3.1.2. Des représentations partagées

Poser la question de savoir si l’on peut considérer le cahier personnel comme un genre suppose une clarification préalable de ce que l’on entend ici par genre. Comme nous l’avons fait précédemment, nous retenons comme définition générale du genre celle d’une forme d’expression historiquement et socialement constituée, en nous référant aux analyses de Bakhtine (cf. supra 2.1.4.2).

S’agissant d’un genre écrit et non littéraire, les conventions qui le constituent sont d’emblée à la fois sociales (usages, représentations) et discursives (formelles, thématiques, stylistiques…). Nous verrons qu’à ces deux dimensions s’ajoute celle, matérielle, du support.

La notion de convention désigne une norme socialement instituée. On peut s’inspirer de la typologie élaborée dans le domaine littéraire par Antoine Compagnon, qui distingue deux types de conventions textuelles :

‘1. celles du sonnet ou de la tragédie classique, qui sont des prescriptions fixes et explicites, des conventions régulatrices, dont le non-respect n’interdit pas la compréhension de l’œuvre ;’ ‘2. celles du roman d’apprentissage ou de la fable, qui sont des relations de modélisation directe entre des œuvres individuelles (des relations hypertextuelles suivant Genette), et qu’on peut appeler des conventions de tradition. On est dans le domaine de l’air de famille 418 .’

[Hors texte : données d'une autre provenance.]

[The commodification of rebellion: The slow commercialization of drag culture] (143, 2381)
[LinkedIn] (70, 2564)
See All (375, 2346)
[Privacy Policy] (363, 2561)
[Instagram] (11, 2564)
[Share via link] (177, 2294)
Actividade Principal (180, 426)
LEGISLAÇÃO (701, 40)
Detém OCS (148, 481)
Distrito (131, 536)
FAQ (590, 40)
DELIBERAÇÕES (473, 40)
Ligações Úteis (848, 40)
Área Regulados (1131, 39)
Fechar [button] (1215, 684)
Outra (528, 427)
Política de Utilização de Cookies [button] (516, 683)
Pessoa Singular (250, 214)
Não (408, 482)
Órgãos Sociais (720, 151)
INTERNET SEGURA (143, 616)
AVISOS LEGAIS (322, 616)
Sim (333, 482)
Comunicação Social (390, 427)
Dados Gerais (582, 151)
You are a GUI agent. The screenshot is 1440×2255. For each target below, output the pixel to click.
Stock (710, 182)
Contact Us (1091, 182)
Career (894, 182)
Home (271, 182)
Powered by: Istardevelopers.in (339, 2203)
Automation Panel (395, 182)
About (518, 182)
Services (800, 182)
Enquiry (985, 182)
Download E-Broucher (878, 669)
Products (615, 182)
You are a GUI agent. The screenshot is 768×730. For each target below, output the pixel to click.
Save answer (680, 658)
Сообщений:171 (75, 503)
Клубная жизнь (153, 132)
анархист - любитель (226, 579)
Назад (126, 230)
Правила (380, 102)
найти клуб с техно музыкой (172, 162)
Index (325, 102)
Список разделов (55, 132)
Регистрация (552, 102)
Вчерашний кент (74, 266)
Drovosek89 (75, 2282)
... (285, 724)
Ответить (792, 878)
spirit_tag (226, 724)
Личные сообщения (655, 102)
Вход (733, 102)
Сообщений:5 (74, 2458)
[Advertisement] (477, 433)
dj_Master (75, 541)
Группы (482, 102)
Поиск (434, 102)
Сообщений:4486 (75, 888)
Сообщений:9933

Cette distinction peut être utilement rapportée au contexte qui est le nôtre. Envisager le cahier comme un genre nous invite en effet à explorer à la fois la manière dont les cahiers se conforment plus ou moins à des modèles (celui du cahier scolaire pour l’ensemble du cahier, ceux dégagés dans la 2ème partie pour les différents types discursifs que l’on observe dans les cahiers), et la façon dont on peut rendre compte de la tenue d’un cahier comme d’une habitude partagée, qui leur donne effectivement un « air de famille » 419 . Dans ce dernier cas, il faudra se demander s’il s’agit d’intertextualité, comme le propose A. Compagnon dans le domaine littéraire, et en quel sens : si chez un même scripteur on peut repérer des pratiques de copie d’un cahier à l’autre, la copie de cahiers écrits par d’autres n’est pas habituelle ; cependant, les cahiers puisent à des sources communes (imprimées notamment).

Nous allons nous demander si le cahier est un genre en considérant les deux niveaux d’analyse suivants : premièrement, du côté des représentations et des usages, le cahier personnel est-il sur notre terrain un objet aisément identifiable, connu de tous, ou du moins de certains ? Deuxièmement, l’examen du contenu des cahiers apporte-t-il une réponse à cette question du genre ?

Notes
418.

Théorie de la littérature : cours d’Antoine Compagnon, Université de Paris IV-Sorbonne, en ligne sur le site http://www.fabula.org/compagnon/, consulté le 26/05/2006.

419.

La reprise de cette expression à Wittgenstein n’est pas une manière commode de clore l’analyse mais engage à une description des traits partagés qui permettent de considérer le cahier comme un genre.